▶ _Directions_
Exactly as written, output the lines below starting from the first and ending with the line that contains "Apparecchi da giardinaggio Florabest Drip"; omit pictures.

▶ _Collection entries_
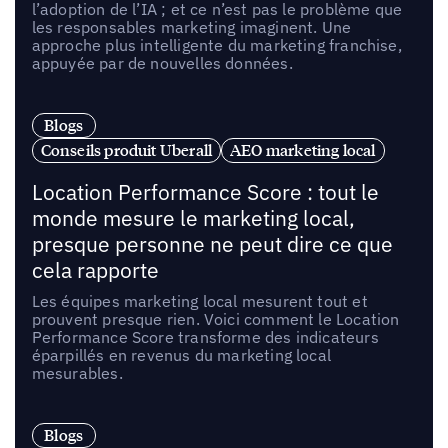
l’adoption de l’IA ; et ce n’est pas le problème que
les responsables marketing imaginent. Une
approche plus intelligente du marketing franchise,
appuyée par de nouvelles données.
Blogs
Conseils produit Uberall
AEO marketing local
Location Performance Score : tout le
monde mesure le marketing local,
presque personne ne peut dire ce que
cela rapporte
Les équipes marketing local mesurent tout et
prouvent presque rien. Voici comment le Location
Performance Score transforme des indicateurs
éparpillés en revenus du marketing local
mesurables.
Blogs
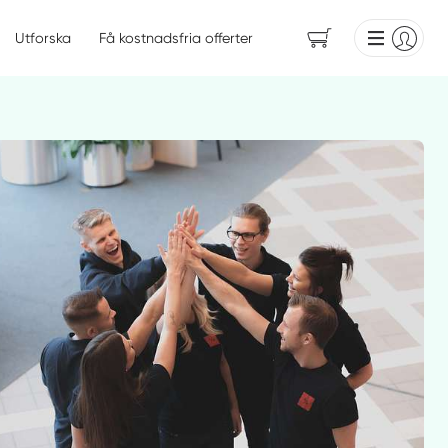
Utforska
Få kostnadsfria offerter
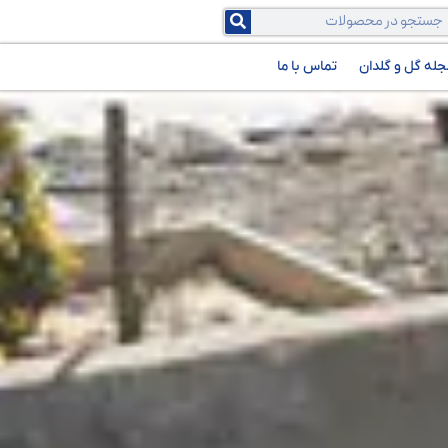
جله گل و گلدان
تماس با ما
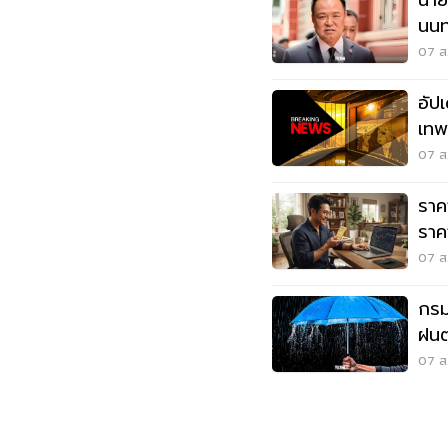
นาย
นนทบ
07 ส.
อัป
เทพศ
เสีย
07 ส.
ราค
ราค
ขาย 
07 ส.
กรม
ฝนต
เสี่
07 ส.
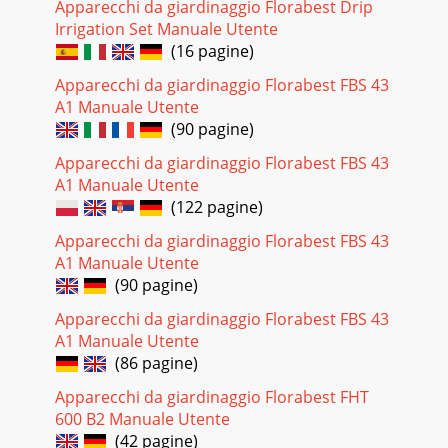
Apparecchi da giardinaggio Florabest Drip
Pagina 28 - General Description
Irrigation Set Manuale Utente
(16 pagine)
34GBing obstructions in the ejection chan-nel;- Before
checking, cleaning or work-ing on the equipment;- If a
Apparecchi da giardinaggio Florabest FBS 43
foreign body is struck. Look for damag
A1 Manuale Utente
Pagina 29 - Safety Equipment
(90 pagine)
35GBMounting grip rod Caution! When installing the han-dle
Apparecchi da giardinaggio Florabest FBS 43
bar, ensure that the Bowden cables (8) are not squashed.
A1 Manuale Utente
Mount lower bars: 1. Posi
(122 pagine)
Pagina 30 - Technical Specications
Apparecchi da giardinaggio Florabest FBS 43
36GBInstalling the Mulch Kit The grass collection box must
A1 Manuale Utente
be removed before using the mulch kit (see “Installing the
(90 pagine)
Grass Collection Box”) Fixin
Apparecchi da giardinaggio Florabest FBS 43
Pagina 31 - Symbols and icons
A1 Manuale Utente
37GBOperation Observe the noise protection and local
(86 pagine)
regulations.Starting and Stopping the Engine Warning!
Petrol is amma-ble. Start the engine at
Apparecchi da giardinaggio Florabest FHT
600 B2 Manuale Utente
Pagina 32 - Safety Instructions
(42 pagine)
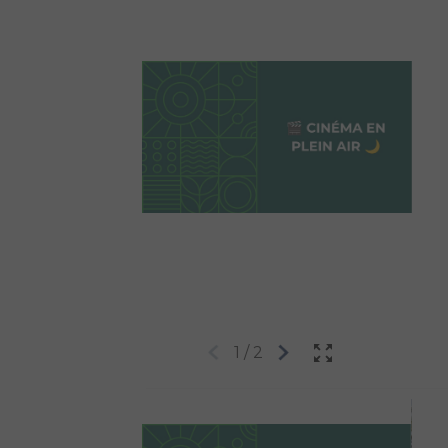
1
/
2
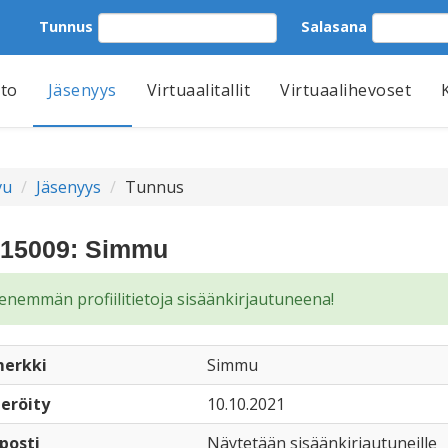
Tunnus
Salasana
tto
Jäsenyys
Virtuaalitallit
Virtuaalihevoset
vu
Jäsenyys
Tunnus
15009: Simmu
enemmän profiilitietoja sisäänkirjautuneena!
erkki
Simmu
eröity
10.10.2021
posti
Näytetään sisäänkirjautuneille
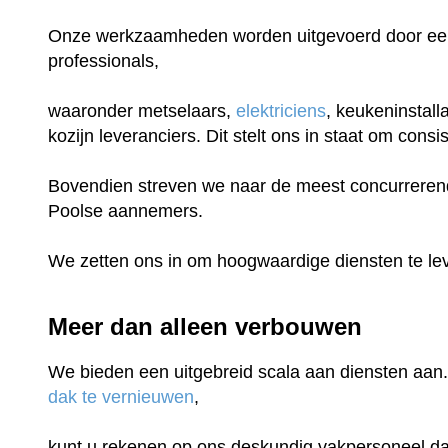
Onze werkzaamheden worden uitgevoerd door een
professionals,
waaronder metselaars,
elektriciens
, keukeninstall
kozijn leveranciers. Dit stelt ons in staat om con
Bovendien streven we naar de meest concurrerende
Poolse aannemers.
We zetten ons in om hoogwaardige diensten te lev
Meer dan alleen verbouwen
We bieden een uitgebreid scala aan diensten aan.
dak te vernieuwen
,
kunt u rekenen op ons deskundig vakpersoneel dat 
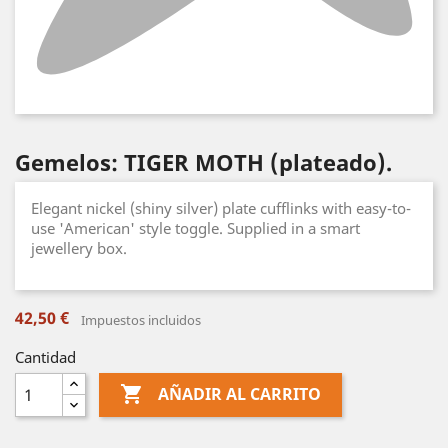
Gemelos: TIGER MOTH (plateado).
Elegant nickel (shiny silver) plate cufflinks with easy-to-
use 'American' style toggle. Supplied in a smart
jewellery box.
42,50 €
Impuestos incluidos
Cantidad

AÑADIR AL CARRITO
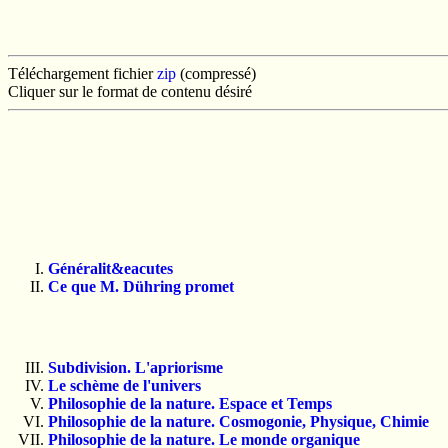
Téléchargement fichier
zip
(compressé)
Cliquer sur le format de contenu désiré
Généralit&eacutes
Ce que M. Dühring promet
Subdivision. L'apriorisme
Le schème de l'univers
Philosophie de la nature. Espace et Temps
Philosophie de la nature. Cosmogonie, Physique, Chimie
Philosophie de la nature. Le monde organique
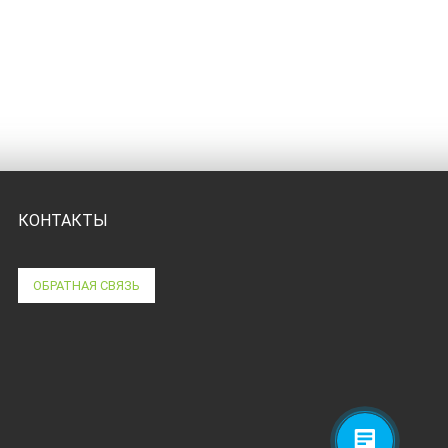
КОНТАКТЫ
ОБРАТНАЯ СВЯЗЬ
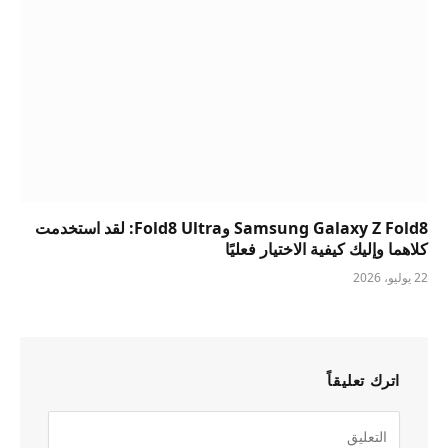
Samsung Galaxy Z Fold8 وFold8 Ultra: لقد استخدمت
كلاهما وإليك كيفية الاختيار فعليًا
22 يوليو، 2026
اترك تعليقاً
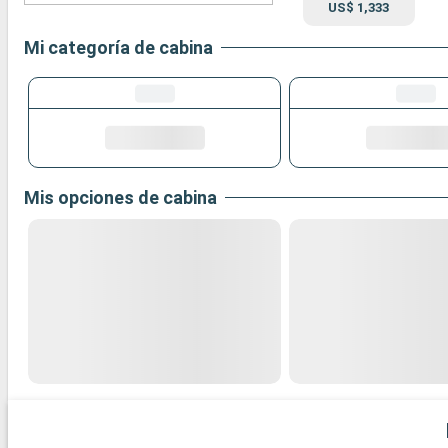
US$ 1,333
Mi categoría de cabina
Mis opciones de cabina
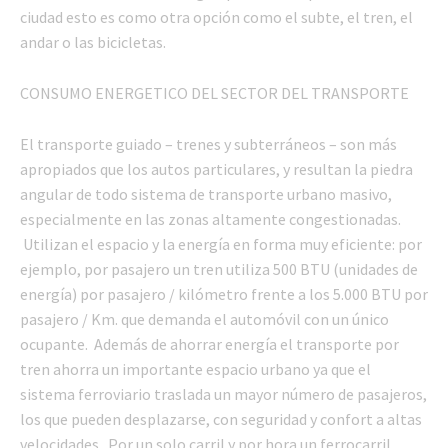
ciudad esto es como otra opción como el subte, el tren, el
andar o las bicicletas.
CONSUMO ENERGETICO DEL SECTOR DEL TRANSPORTE
El transporte guiado – trenes y subterráneos – son más
apropiados que los autos particulares, y resultan la piedra
angular de todo sistema de transporte urbano masivo,
especialmente en las zonas altamente congestionadas.
Utilizan el espacio y la energía en forma muy eficiente: por
ejemplo, por pasajero un tren utiliza 500 BTU (unidades de
energía) por pasajero / kilómetro frente a los 5.000 BTU por
pasajero / Km. que demanda el automóvil con un único
ocupante. Además de ahorrar energía el transporte por
tren ahorra un importante espacio urbano ya que el
sistema ferroviario traslada un mayor número de pasajeros,
los que pueden desplazarse, con seguridad y confort a altas
velocidades. Por un solo carril y por hora un ferrocarril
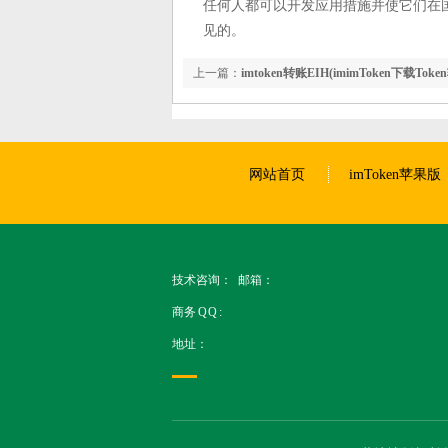
任何人都可以开发应用措施并使它们在国际上
见的。
上一篇：
imtoken转账EIH(imimToken下载To
网站首页
imToken苹果版
技术咨询： 邮箱：
商务 Q Q :
地址：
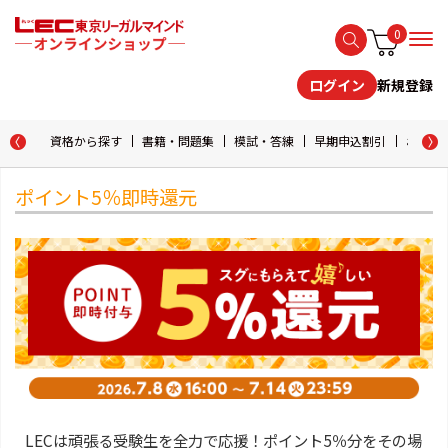
0
新規登録
ログイン
資格から探す
書籍・問題集
模試・答練
早期申込割引
おためし
ポイント5％即時還元
LECは頑張る受験生を全力で応援！ポイント5％分をその場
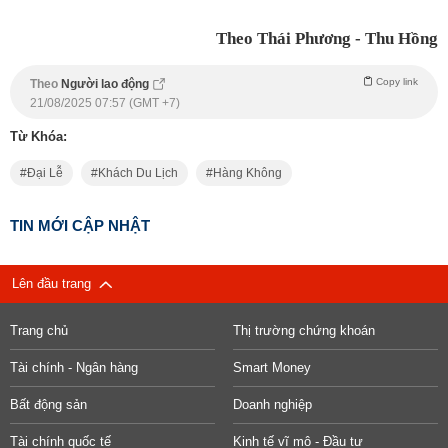
Theo Thái Phương - Thu Hồng
Copy link
Theo
Người lao động
21/08/2025 07:57 (GMT +7)
Từ Khóa:
Đại Lễ
Khách Du Lịch
Hàng Không
TIN MỚI CẬP NHẬT
Lên đầu trang
Trang chủ
Thị trường chứng khoán
Tài chính - Ngân hàng
Smart Money
Bất động sản
Doanh nghiệp
Tài chính quốc tế
Kinh tế vĩ mô - Đầu tư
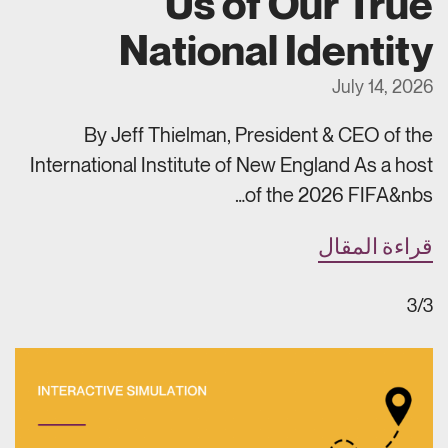
Us of Our True
National Identity
July 14, 2026
By Jeff Thielman, President & CEO of the
International Institute of New England As a host
of the 2026 FIFA&nbs…
قراءة المقال
3/3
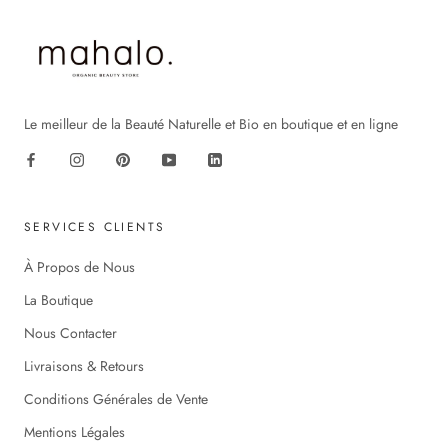
Le meilleur de la Beauté Naturelle et Bio en boutique et en ligne
SERVICES CLIENTS
À Propos de Nous
La Boutique
Nous Contacter
Livraisons & Retours
Conditions Générales de Vente
Mentions Légales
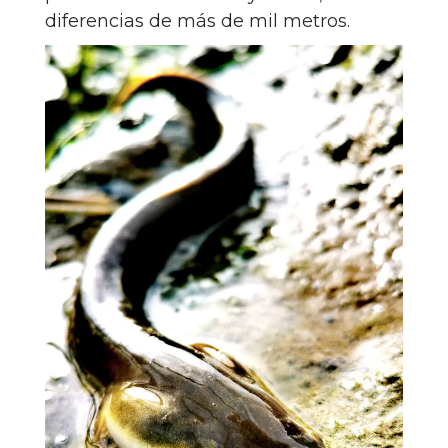
diferencias de más de mil metros.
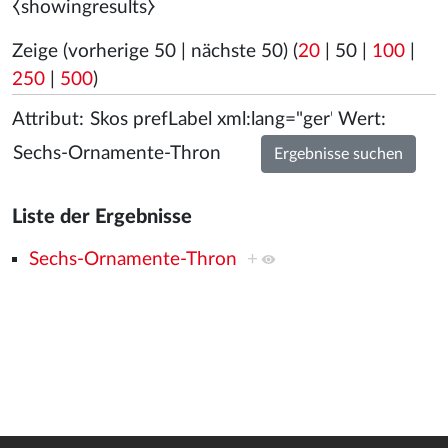
⧼showingresults⧽
Zeige (
vorherige 50
|
nächste 50
) (
20
|
50
|
100
|
250
|
500
)
Attribut:
Wert:
Liste der Ergebnisse
Sechs-Ornamente-Thron
+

▶ _Result for this exercise_
l’adoption de l’IA ; et ce n’est pas le problème que
les responsables marketing imaginent. Une
approche plus intelligente du marketing franchise,
appuyée par de nouvelles données.
Blogs
Conseils produit Uberall
AEO marketing local
Location Performance Score : tout le
monde mesure le marketing local,
presque personne ne peut dire ce que
cela rapporte
Les équipes marketing local mesurent tout et
prouvent presque rien. Voici comment le Location
Performance Score transforme des indicateurs
éparpillés en revenus du marketing local
mesurables.
Blogs
Utforska
Få kostnadsfria offerter
جله گل و گلدان
تماس با ما
นาย
นนทบ
07 ส.
อัป
เทพศ
เสีย
07 ส.
ราค
ราค
ขาย 
07 ส.
กรม
ฝนต
เสี่
07 ส.
Apparecchi da giardinaggio Florabest Drip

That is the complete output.